== Input data ==
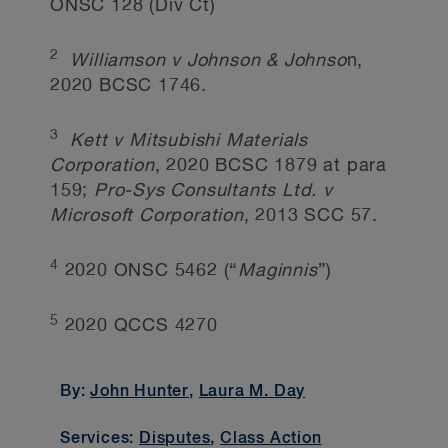
ONSC 128 (Div Ct)
2
Williamson v Johnson & Johnso
n,
2020 BCSC 1746.
3
Kett v Mitsubishi Materials
Corporation
, 2020 BCSC 1879 at para
159;
Pro-Sys Consultants Ltd. v
Microsoft Corporation
, 2013 SCC 57.
4
2020 ONSC 5462 (“
Maginnis
”)
5
2020 QCCS 4270
By:
John Hunter
,
Laura M. Day
Services:
Disputes
,
Class Action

== Task goal ==
Everything in the records above must be repeated exactly, apart from the pictures.

== Solution ==
ONSC 128 (Div Ct)
2
Williamson v Johnson & Johnso
n,
2020 BCSC 1746.
3
Kett v Mitsubishi Materials
Corporation
, 2020 BCSC 1879 at para
159;
Pro-Sys Consultants Ltd. v
Microsoft Corporation
, 2013 SCC 57.
4
2020 ONSC 5462 (“
Maginnis
”)
5
2020 QCCS 4270
By:
John Hunter
,
Laura M. Day
Services:
Disputes
,
Class Action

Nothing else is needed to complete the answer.